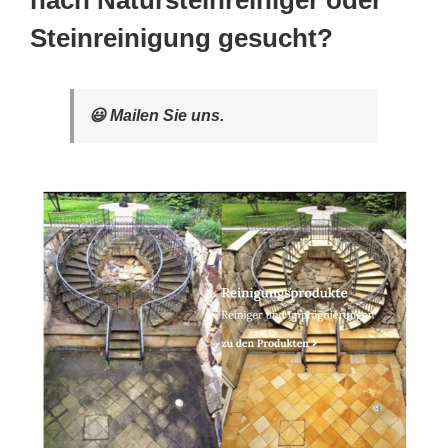
nach Natursteinreiniger oder
Steinreinigung gesucht?
😃 Mailen Sie uns.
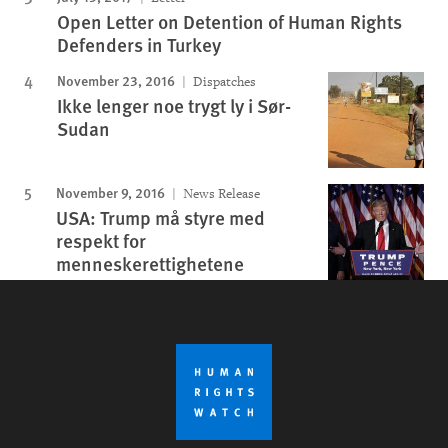
Open Letter on Detention of Human Rights
Defenders in Turkey
November 23, 2016
Dispatches
Ikke lenger noe trygt ly i Sør-
Sudan
November 9, 2016
News Release
USA: Trump må styre med
respekt for
menneskerettighetene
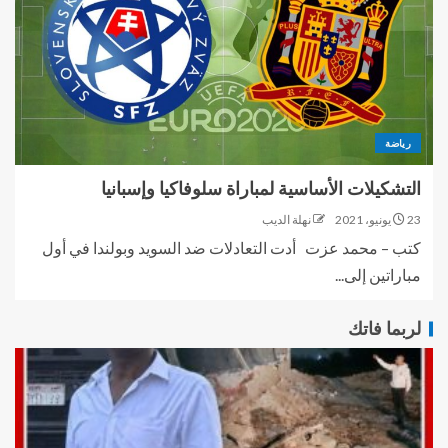
رياضة
التشكيلات الأساسية لمباراة سلوفاكيا وإسبانيا
23 يونيو، 2021
نهلة الديب
كتب – محمد عزت أدت التعادلات ضد السويد وبولندا في أول
مباراتين إلى...
لربما فاتك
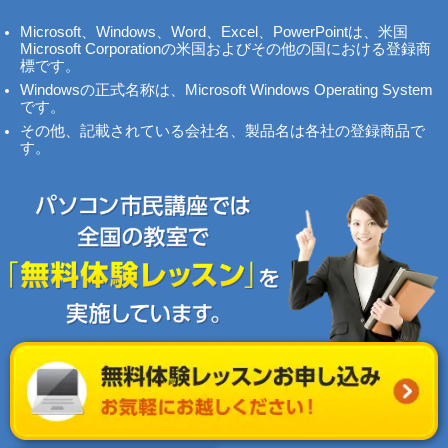
Microsoft、Windows、Word、Excel、PowerPointは、米国
Microsoft Corporationの米国およびその他の国における登録商
標です。
Windowsの正式名称は、Microsoft Windows Operating System
です。
その他、記載されている会社名、製品名は各社の登録商品で
す。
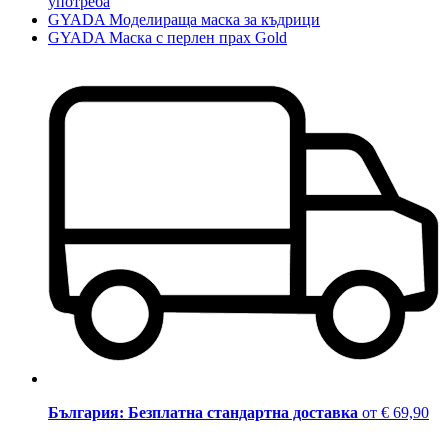
употреба
GYADA Моделираща маска за къдрици
GYADA Маска с перлен прах Gold
България: Безплатна стандартна доставка
от € 69,90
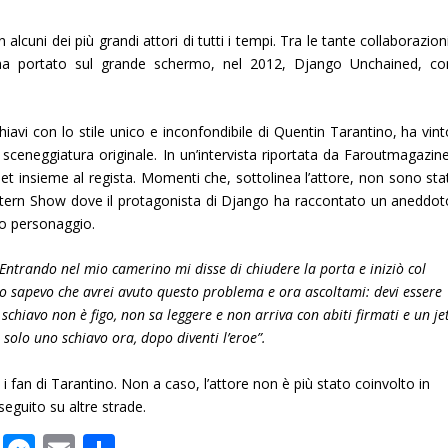
lcuni dei più grandi attori di tutti i tempi. Tra le tante collaborazion
a portato sul grande schermo, nel 2012, Django Unchained, co
iavi con lo stile unico e inconfondibile di Quentin Tarantino, ha vint
 sceneggiatura originale. In un’intervista riportata da Faroutmagazine
t insieme al regista. Momenti che, sottolinea l’attore, non sono stat
Stern Show dove il protagonista di Django ha raccontato un aneddot
suo personaggio.
. Entrando nel mio camerino mi disse di chiudere la porta e iniziò col
 Lo sapevo che avrei avuto questo problema e ora ascoltami: devi essere
chiavo non è figo, non sa leggere e non arriva con abiti firmati e un je
 solo uno schiavo ora, dopo diventi l’eroe”.
i fan di Tarantino. Non a caso, l’attore non è più stato coinvolto in
seguito su altre strade.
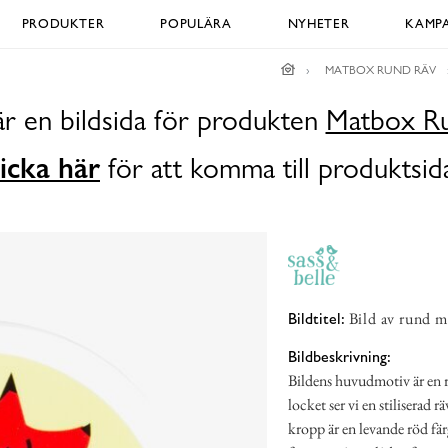
PRODUKTER
POPULÄRA
NYHETER
KAMPA
MATBOX RUND RÄV
är en bildsida för produkten
Matbox R
icka här
för att komma till produktsid
Bild av rund m
Bildtitel:
Bildbeskrivning:
Bildens huvudmotiv är en r
locket ser vi en stiliserad
kropp är en levande röd fä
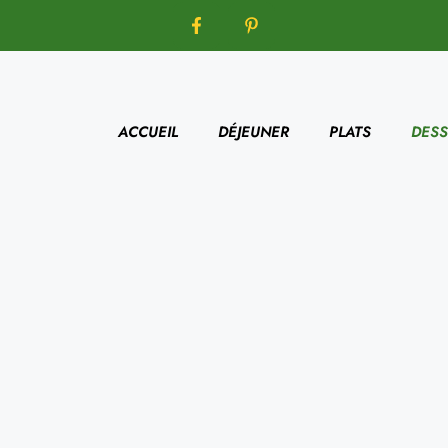
ACCUEIL
DÉJEUNER
PLATS
DESS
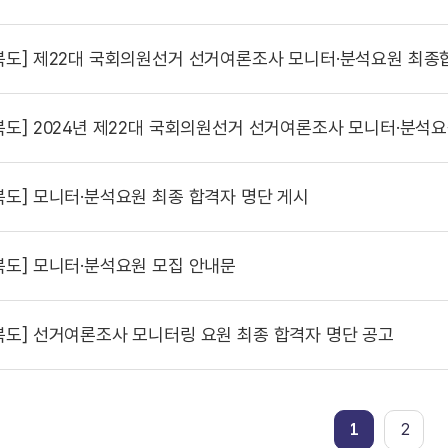
북도]
제22대 국회의원선거 선거여론조사 모니터·분석요원 최종
북도]
2024년 제22대 국회의원선거 선거여론조사 모니터·분석요원 서
북도]
모니터·분석요원 최종 합격자 명단 게시
북도]
모니터·분석요원 모집 안내문
북도]
선거여론조사 모니터링 요원 최종 합격자 명단 공고
1
2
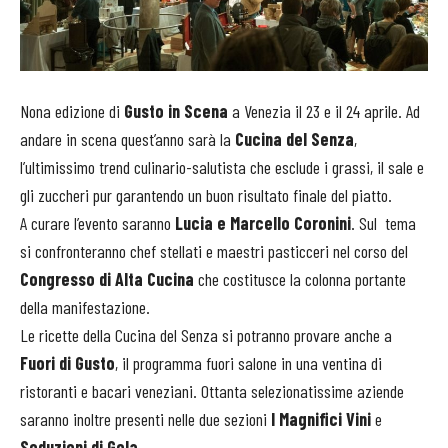
Nona edizione di
Gusto in Scena
a Venezia il 23 e il 24 aprile. Ad
andare in scena quest’anno sarà la
Cucina del Senza
,
l’ultimissimo trend culinario-salutista che esclude i grassi, il sale e
gli zuccheri pur garantendo un buon risultato finale del piatto.
A curare l’evento saranno
Lucia e Marcello Coronini
. Sul tema
si confronteranno chef stellati e maestri pasticceri nel corso del
Congresso di Alta Cucina
che costitusce la colonna portante
della manifestazione.
Le ricette della Cucina del Senza si potranno provare anche a
Fuori di Gusto
, il programma fuori salone in una ventina di
ristoranti e bacari veneziani. Ottanta selezionatissime aziende
saranno inoltre presenti nelle due sezioni
I Magnifici Vini
e
Seduzioni di Gola
.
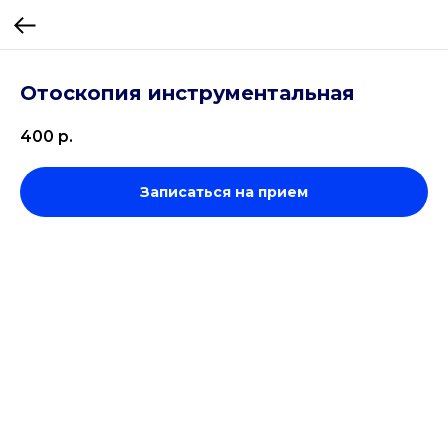
Отоскопия инструментальная
400
р.
Записаться на прием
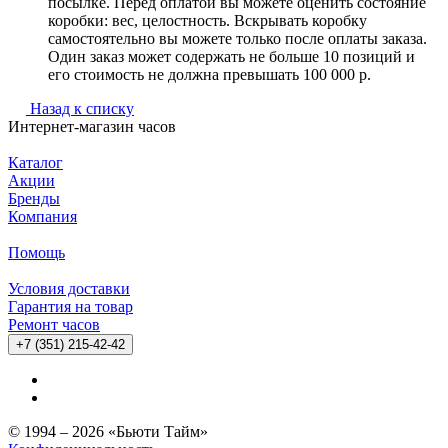
посылке. Перед оплатой вы можете оценить состояние
коробки: вес, целостность. Вскрывать коробку
самостоятельно вы можете только после оплаты заказа.
Один заказ может содержать не больше 10 позиций и
его стоимость не должна превышать 100 000 р.
Назад к списку
Интернет-магазин часов
Каталог
Акции
Бренды
Компания
Помощь
Условия доставки
Гарантия на товар
Ремонт часов
+7 (351) 215-42-42
© 1994 – 2026 «Бьюти Тайм»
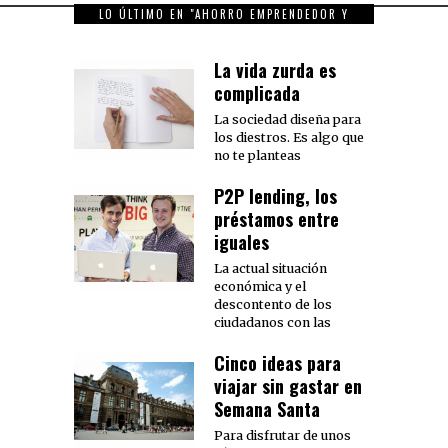
LO ÚLTIMO EN "AHORRO EMPRENDEDOR Y
FAMILIAR"
La vida zurda es
complicada
La sociedad diseña para
los diestros. Es algo que
no te planteas
P2P lending, los
préstamos entre
iguales
La actual situación
económica y el
descontento de los
ciudadanos con las
Cinco ideas para
viajar sin gastar en
Semana Santa
Para disfrutar de unos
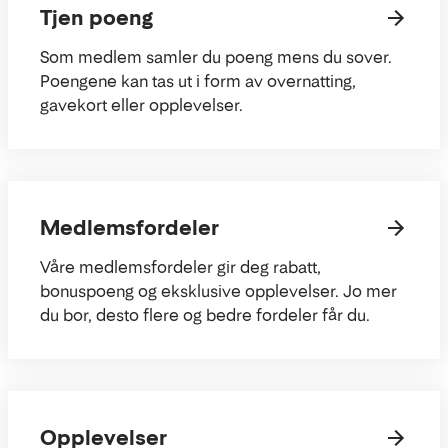
Tjen poeng
Som medlem samler du poeng mens du sover.
Poengene kan tas ut i form av overnatting,
gavekort eller opplevelser.
Medlemsfordeler
Våre medlemsfordeler gir deg rabatt,
bonuspoeng og eksklusive opplevelser. Jo mer
du bor, desto flere og bedre fordeler får du.
Opplevelser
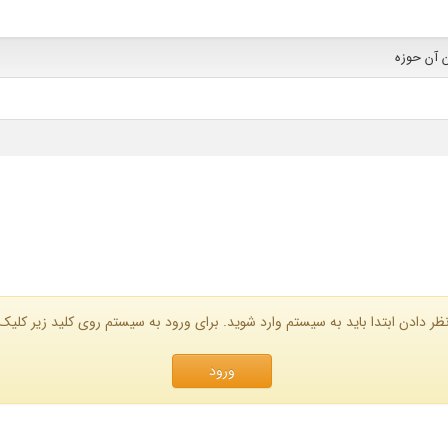
ن آن حوزه
ظر دادن ابتدا باید به سیستم وارد شوید. برای ورود به سیستم روی کلید زیر کلیک 
ورود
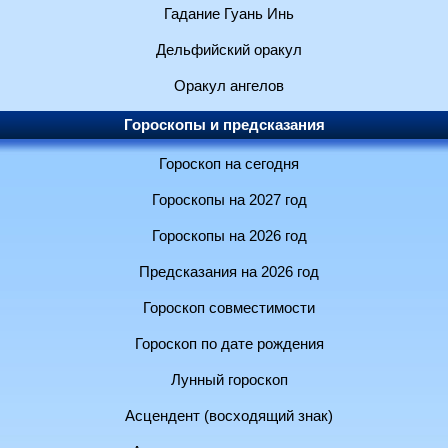
Гадание Гуань Инь
Дельфийский оракул
Оракул ангелов
Гороскопы и предсказания
Гороскоп на сегодня
Гороскопы на 2027 год
Гороскопы на 2026 год
Предсказания на 2026 год
Гороскоп совместимости
Гороскоп по дате рождения
Лунный гороскоп
Асцендент (восходящий знак)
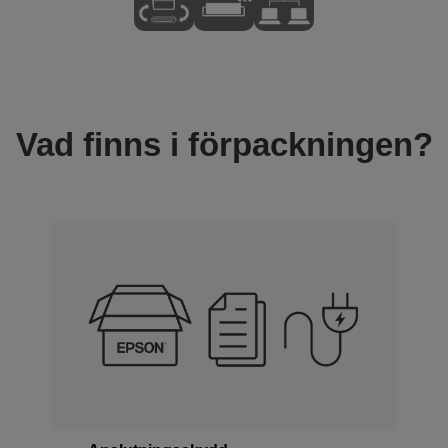
Vad finns i förpackningen?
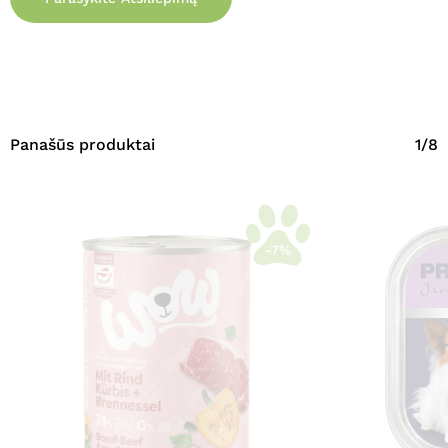
Panašūs produktai
1/8
-7%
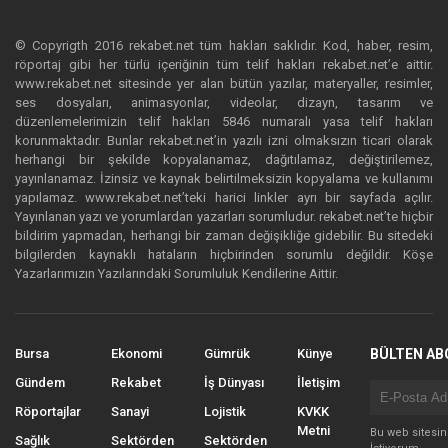
© Copyrigth 2016 rekabet.net tüm hakları saklıdır. Kod, haber, resim,
röportaj gibi her türlü içeriğinin tüm telif hakları rekabet.net’e aittir.
www.rekabet.net sitesinde yer alan bütün yazılar, materyaller, resimler,
ses dosyaları, animasyonlar, videolar, dizayn, tasarım ve
düzenlemelerimizin telif hakları 5846 numaralı yasa telif hakları
korunmaktadır. Bunlar rekabet.net’in yazılı izni olmaksızın ticari olarak
herhangi bir şekilde kopyalanamaz, dağıtılamaz, değiştirilemez,
yayınlanamaz. İzinsiz ve kaynak belirtilmeksizin kopyalama ve kullanımı
yapılamaz. www.rekabet.net’teki harici linkler ayrı bir sayfada açılır.
Yayınlanan yazı ve yorumlardan yazarları sorumludur. rekabet.net’te hiçbir
bildirim yapmadan, herhangi bir zaman değişikliğe gidebilir. Bu sitedeki
bilgilerden kaynaklı hataların hiçbirinden sorumlu değildir. Köşe
Yazarlarımızın Yazılarındaki Sorumluluk Kendilerine Aittir.
Bursa
Ekonomi
Gümrük
Künye
BÜLTEN AB
Gündem
Rekabet
İş Dünyası
İletişim
Röportajlar
Sanayi
Lojistik
KVKK
Metni
Bu web sitesi
Sağlık
Sektörden
Sektörden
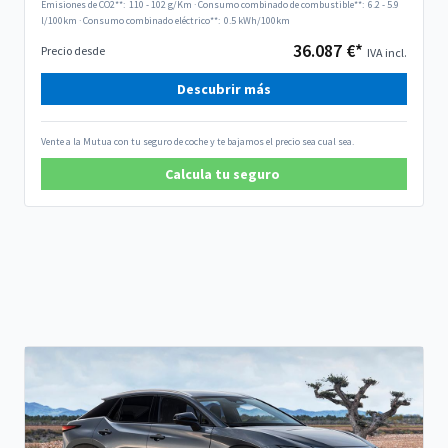
Emisiones de CO2**:
110 - 102 g/Km
·
Consumo combinado de combustible**:
6.2 - 5.9
l/100km
·
Consumo combinado eléctrico**:
0.5 kWh/100km
36.087 €*
Precio desde
IVA incl.
Descubrir más
Vente a la Mutua con tu seguro de coche y te bajamos el precio sea cual sea.
Calcula tu seguro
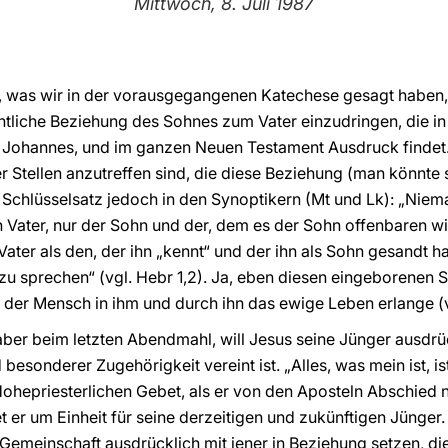
Mittwoch, 8. Juli 1987
s, was wir in der vorausgegangenen Katechese gesagt haben, e
tliche Beziehung des Sohnes zum Vater einzudringen, die in
i Johannes, und im ganzen Neuen Testament Ausdruck findet
Stellen anzutreffen sind, die diese Beziehung (man könnte s
Schlüsselsatz jedoch in den Synoptikern (Mt und Lk): „Niem
Vater, nur der Sohn und der, dem es der Sohn offenbaren will
ater als den, der ihn „kennt“ und der ihn als Sohn gesandt ha
u sprechen“ (vgl. Hebr 1,2). Ja, eben diesen eingeborenen So
 der Mensch in ihm und durch ihn das ewige Leben erlange (vg
ber beim letzten Abendmahl, will Jesus seine Jünger ausdrüc
esonderer Zugehörigkeit vereint ist. „Alles, was mein ist, ist 
m Hohepriesterlichen Gebet, als er von den Aposteln Abschied
 er um Einheit für seine derzeitigen und zukünftigen Jünger.
Gemeinschaft ausdrücklich mit jener in Beziehung setzen, d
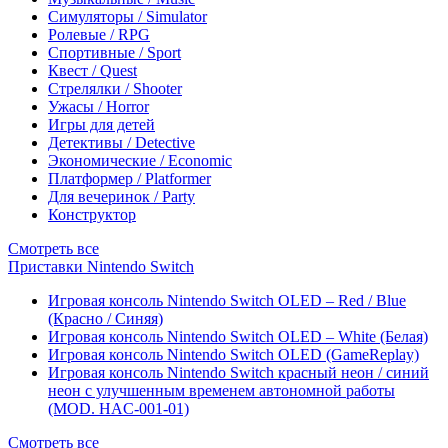
Симуляторы / Simulator
Ролевые / RPG
Спортивные / Sport
Квест / Quest
Стрелялки / Shooter
Ужасы / Horror
Игры для детей
Детективы / Detective
Экономические / Economic
Платформер / Platformer
Для вечеринок / Party
Конструктор
Смотреть все
Приставки Nintendo Switch
Игровая консоль Nintendo Switch OLED – Red / Blue
(Красно / Синяя)
Игровая консоль Nintendo Switch OLED – White (Белая)
Игровая консоль Nintendo Switch OLED (GameReplay)
Игровая консоль Nintendo Switch красный неон / синий
неон с улучшенным временем автономной работы
(MOD. HAC-001-01)
Смотреть все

============

About this exercise |
In the copy, include each line from the start of the material through the line with "مباراتين إلى...", word for word, but none of the pictures.

Task result |
nach Natursteinreiniger oder
Steinreinigung gesucht?
😃 Mailen Sie uns.
Open Letter on Detention of Human Rights
Defenders in Turkey
November 23, 2016
Dispatches
Ikke lenger noe trygt ly i Sør-
Sudan
November 9, 2016
News Release
USA: Trump må styre med
respekt for
menneskerettighetene
رياضة
التشكيلات الأساسية لمباراة سلوفاكيا وإسبانيا
23 يونيو، 2021
نهلة الديب
كتب – محمد عزت أدت التعادلات ضد السويد وبولندا في أول
مباراتين إلى...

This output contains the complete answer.